Task statement
Every record must be copied exactly, except that pictures are dropped.

(Collected data)
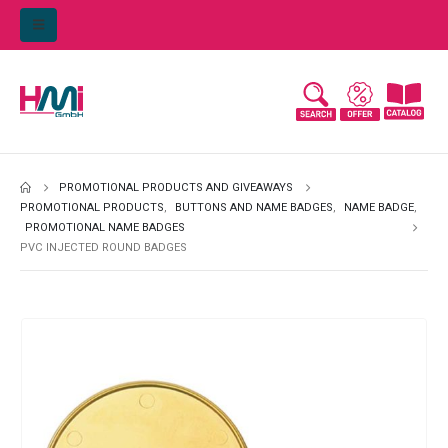
PROMOTIONAL PRODUCTS AND GIVEAWAYS
PROMOTIONAL PRODUCTS
,
BUTTONS AND NAME BADGES
,
NAME BADGE
,
PROMOTIONAL NAME BADGES
PVC INJECTED ROUND BADGES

Result of this exercise
PROMOTIONAL PRODUCTS AND GIVEAWAYS
PROMOTIONAL PRODUCTS
,
BUTTONS AND NAME BADGES
,
NAME BADGE
,
PROMOTIONAL NAME BADGES
PVC INJECTED ROUND BADGES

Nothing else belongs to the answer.